• TASK DESCRIPTION
Please reproduce the lines of the records below from the one holding "Allied Organizations" through the one holding "No policy defined yet", inclusive, skipping all pictures.

··· EXCERPTED RECORDS ···

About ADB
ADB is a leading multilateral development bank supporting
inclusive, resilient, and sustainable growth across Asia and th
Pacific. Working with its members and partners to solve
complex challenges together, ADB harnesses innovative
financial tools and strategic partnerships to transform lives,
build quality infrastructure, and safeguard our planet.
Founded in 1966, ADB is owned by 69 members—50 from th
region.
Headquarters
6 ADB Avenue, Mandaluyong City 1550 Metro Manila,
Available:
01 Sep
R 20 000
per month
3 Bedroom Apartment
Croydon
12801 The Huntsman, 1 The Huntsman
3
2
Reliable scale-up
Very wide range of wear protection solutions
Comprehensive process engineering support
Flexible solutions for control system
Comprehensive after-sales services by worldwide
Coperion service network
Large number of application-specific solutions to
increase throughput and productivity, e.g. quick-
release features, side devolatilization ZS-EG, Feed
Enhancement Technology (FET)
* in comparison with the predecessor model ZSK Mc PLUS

···
··· EXCERPTED RECORDS ···

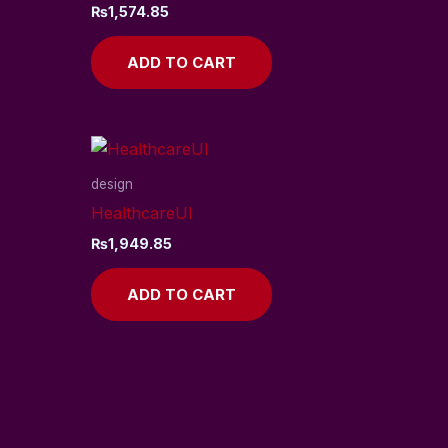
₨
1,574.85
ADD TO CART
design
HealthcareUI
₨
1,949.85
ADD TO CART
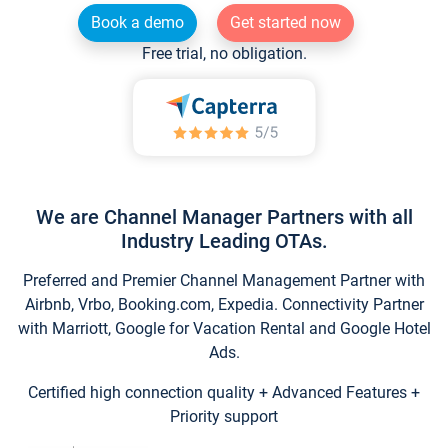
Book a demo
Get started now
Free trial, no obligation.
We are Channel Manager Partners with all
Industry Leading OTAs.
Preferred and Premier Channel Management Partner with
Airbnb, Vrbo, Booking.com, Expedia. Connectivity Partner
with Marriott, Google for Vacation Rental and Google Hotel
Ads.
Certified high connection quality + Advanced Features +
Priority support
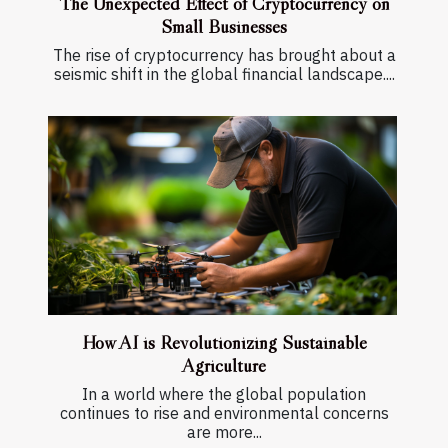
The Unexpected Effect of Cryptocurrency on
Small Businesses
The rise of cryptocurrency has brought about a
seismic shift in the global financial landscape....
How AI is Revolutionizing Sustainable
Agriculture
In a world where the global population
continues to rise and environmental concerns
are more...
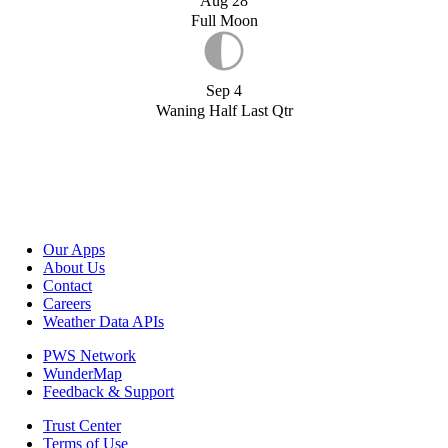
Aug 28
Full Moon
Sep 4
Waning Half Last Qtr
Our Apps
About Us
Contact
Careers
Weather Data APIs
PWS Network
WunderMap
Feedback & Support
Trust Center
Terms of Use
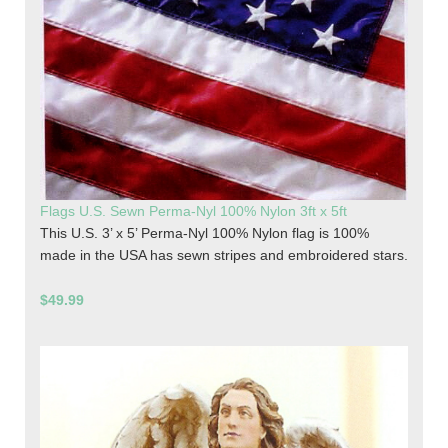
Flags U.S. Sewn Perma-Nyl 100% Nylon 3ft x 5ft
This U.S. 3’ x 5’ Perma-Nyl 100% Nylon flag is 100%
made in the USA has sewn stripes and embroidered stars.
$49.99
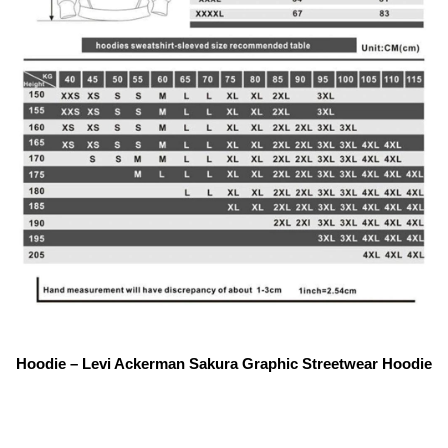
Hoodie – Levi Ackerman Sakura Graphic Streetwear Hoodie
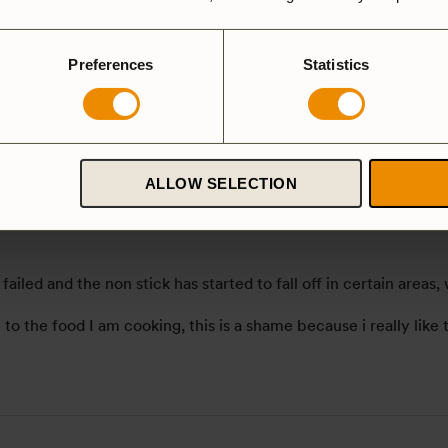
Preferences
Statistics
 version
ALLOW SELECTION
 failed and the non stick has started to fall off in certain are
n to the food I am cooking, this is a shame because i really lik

···
··· EXCERPTED RECORDS ···

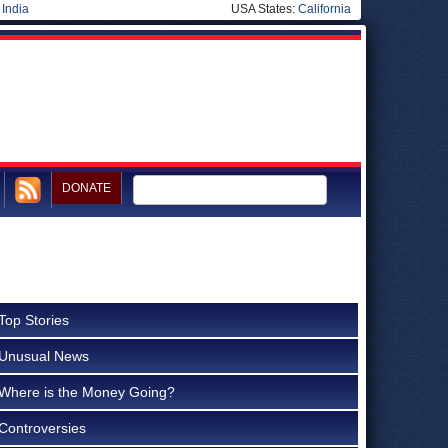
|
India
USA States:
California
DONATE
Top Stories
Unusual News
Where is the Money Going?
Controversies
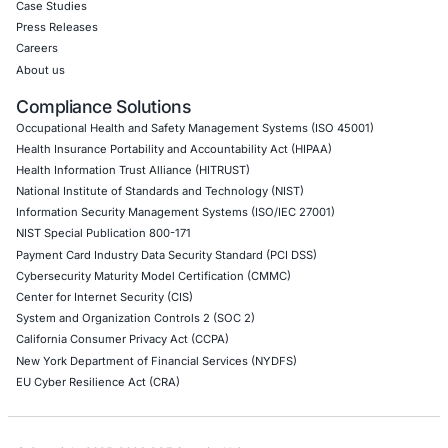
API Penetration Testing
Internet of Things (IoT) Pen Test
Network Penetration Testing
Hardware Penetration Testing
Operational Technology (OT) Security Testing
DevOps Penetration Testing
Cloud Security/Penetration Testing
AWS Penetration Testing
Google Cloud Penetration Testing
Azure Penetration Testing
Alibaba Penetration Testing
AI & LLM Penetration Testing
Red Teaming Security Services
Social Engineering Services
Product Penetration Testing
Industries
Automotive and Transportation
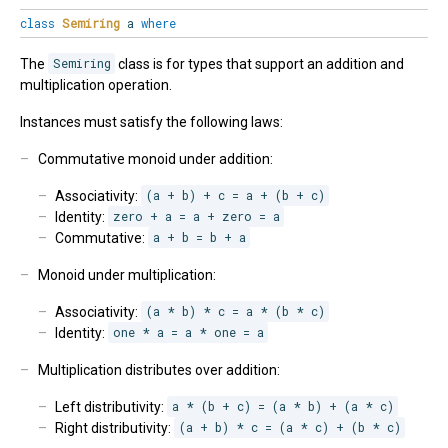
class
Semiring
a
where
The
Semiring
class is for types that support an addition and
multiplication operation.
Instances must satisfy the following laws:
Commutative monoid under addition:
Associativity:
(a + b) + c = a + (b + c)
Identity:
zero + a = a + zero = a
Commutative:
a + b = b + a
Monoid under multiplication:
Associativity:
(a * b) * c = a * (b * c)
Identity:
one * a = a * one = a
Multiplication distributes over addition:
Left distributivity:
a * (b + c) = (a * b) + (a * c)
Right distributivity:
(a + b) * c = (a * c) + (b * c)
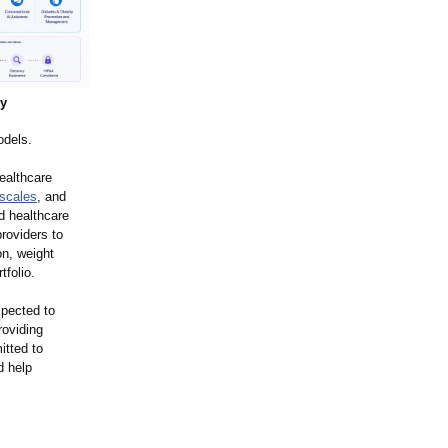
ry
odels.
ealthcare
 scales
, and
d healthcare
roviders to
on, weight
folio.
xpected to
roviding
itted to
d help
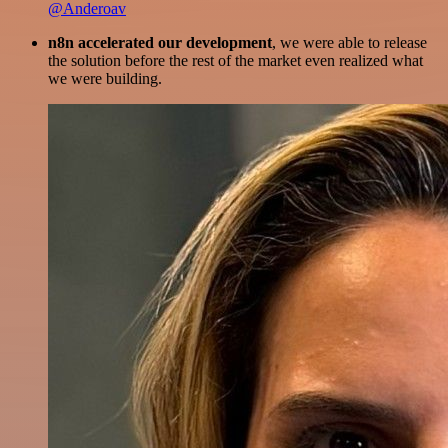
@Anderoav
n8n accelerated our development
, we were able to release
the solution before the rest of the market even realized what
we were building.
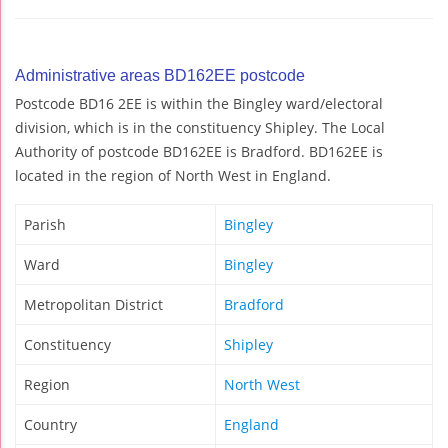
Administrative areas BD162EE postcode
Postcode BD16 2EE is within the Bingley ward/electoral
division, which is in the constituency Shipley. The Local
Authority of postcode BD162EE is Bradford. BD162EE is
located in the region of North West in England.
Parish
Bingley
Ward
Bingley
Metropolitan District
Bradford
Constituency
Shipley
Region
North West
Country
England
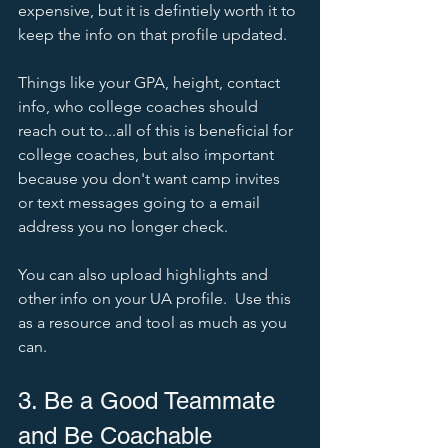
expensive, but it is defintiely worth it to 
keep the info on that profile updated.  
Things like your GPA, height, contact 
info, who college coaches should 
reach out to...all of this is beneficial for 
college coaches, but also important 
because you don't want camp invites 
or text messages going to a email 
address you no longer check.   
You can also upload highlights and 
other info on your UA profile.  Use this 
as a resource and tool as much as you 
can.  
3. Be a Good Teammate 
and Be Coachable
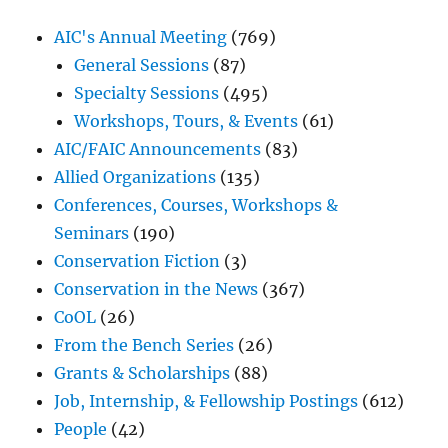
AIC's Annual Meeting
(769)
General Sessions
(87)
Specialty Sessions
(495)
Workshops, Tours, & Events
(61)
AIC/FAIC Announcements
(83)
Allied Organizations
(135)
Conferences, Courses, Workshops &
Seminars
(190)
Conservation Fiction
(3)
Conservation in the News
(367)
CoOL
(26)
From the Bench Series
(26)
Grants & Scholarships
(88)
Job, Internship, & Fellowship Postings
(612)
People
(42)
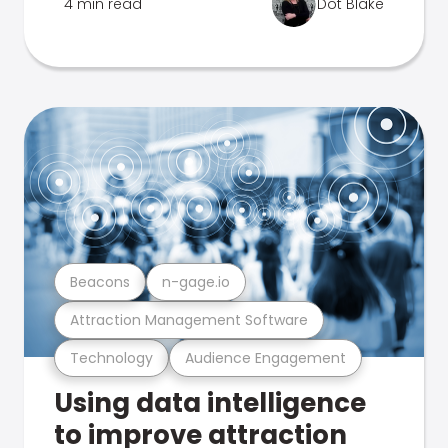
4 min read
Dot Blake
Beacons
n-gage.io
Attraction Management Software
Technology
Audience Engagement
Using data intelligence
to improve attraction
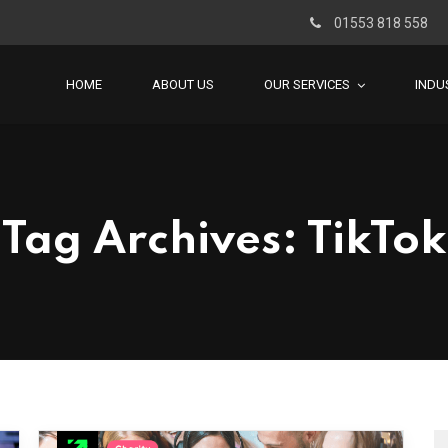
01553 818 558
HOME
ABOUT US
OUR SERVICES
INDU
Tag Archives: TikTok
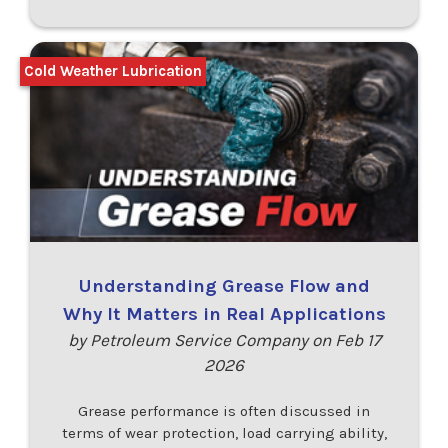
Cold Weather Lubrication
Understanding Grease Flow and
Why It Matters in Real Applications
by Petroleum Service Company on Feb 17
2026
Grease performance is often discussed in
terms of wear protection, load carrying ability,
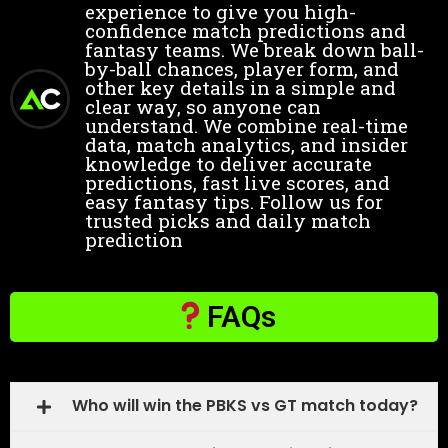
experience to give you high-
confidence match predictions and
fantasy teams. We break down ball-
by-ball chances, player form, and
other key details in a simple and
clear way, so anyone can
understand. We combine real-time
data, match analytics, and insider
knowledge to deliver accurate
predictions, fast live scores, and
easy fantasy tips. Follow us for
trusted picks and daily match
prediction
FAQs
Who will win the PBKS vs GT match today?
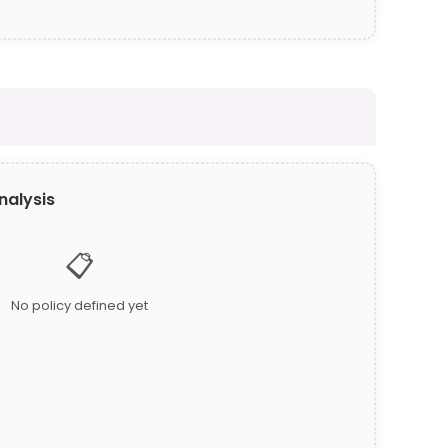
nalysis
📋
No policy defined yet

···

• RESULT BELOW
Allied Organizations
(135)
Conferences, Courses, Workshops &
Seminars
(190)
Conservation Fiction
(3)
Conservation in the News
(367)
CoOL
(26)
From the Bench Series
(26)
Grants & Scholarships
(88)
Job, Internship, & Fellowship Postings
(612)
People
(42)
4 min read
Dot Blake
Beacons
n-gage.io
Attraction Management Software
Technology
Audience Engagement
Using data intelligence
to improve attraction
01553 818 558
HOME
ABOUT US
OUR SERVICES
INDU
Tag Archives: TikTok
Cold Weather Lubrication
Understanding Grease Flow and
Why It Matters in Real Applications
by Petroleum Service Company on Feb 17
2026
Grease performance is often discussed in
terms of wear protection, load carrying ability,
experience to give you high-
confidence match predictions and
fantasy teams. We break down ball-
by-ball chances, player form, and
other key details in a simple and
clear way, so anyone can
understand. We combine real-time
data, match analytics, and insider
knowledge to deliver accurate
predictions, fast live scores, and
easy fantasy tips. Follow us for
trusted picks and daily match
prediction
FAQs
Who will win the PBKS vs GT match today?
nalysis
📋
No policy defined yet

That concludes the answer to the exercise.